* **PROBLEM DESCRIPTION**
The answer must reproduce all of the data below exactly and contain no images.

═══ SUPPLIED RECORDS

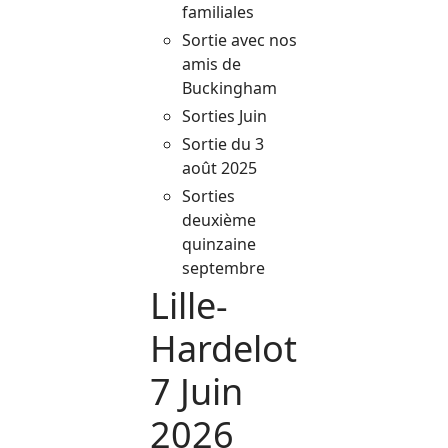
familiales
Sortie avec nos
amis de
Buckingham
Sorties Juin
Sortie du 3
août 2025
Sorties
deuxième
quinzaine
septembre
Lille-
Hardelot
7 Juin
2026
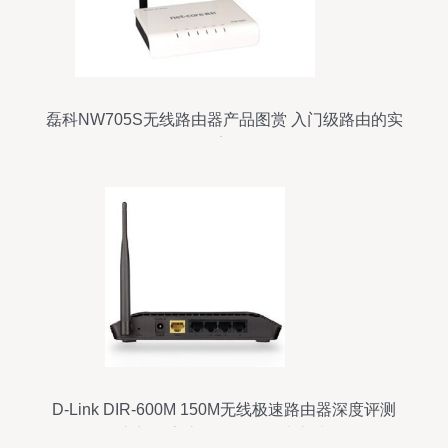
磊科NW705S无线路由器产品图赏 入门级路由的实
用美学
D-Link DIR-600M 150M无线极速路由器深度评测
入门级家庭网络的性价比之选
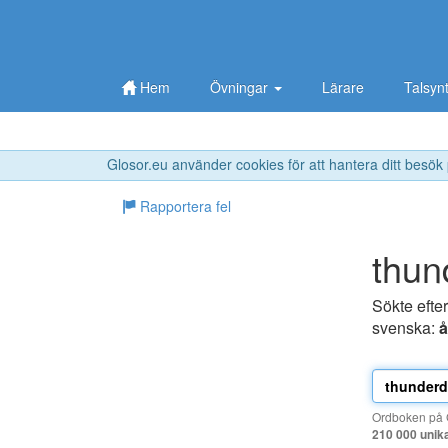
Hem
Övningar
Lärare
Talsyn
Glosor.eu använder cookies för att hantera ditt besök
Rapportera fel
thu
Sökte efte
svenska:
å
Ordboken på G
210 000 unik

══════

* **RESPONSE AREA**
familiales
Sortie avec nos
amis de
Buckingham
Sorties Juin
Sortie du 3
août 2025
Sorties
deuxième
quinzaine
septembre
Lille-
Hardelot
7 Juin
2026
磊科NW705S无线路由器产品图赏 入门级路由的实
用美学
D-Link DIR-600M 150M无线极速路由器深度评测
入门级家庭网络的性价比之选
Hem
Övningar
Lärare
Talsyn
Glosor.eu använder cookies för att hantera ditt besök
Rapportera fel
thu
Sökte efte
svenska:
å
Ordboken på G
210 000 unik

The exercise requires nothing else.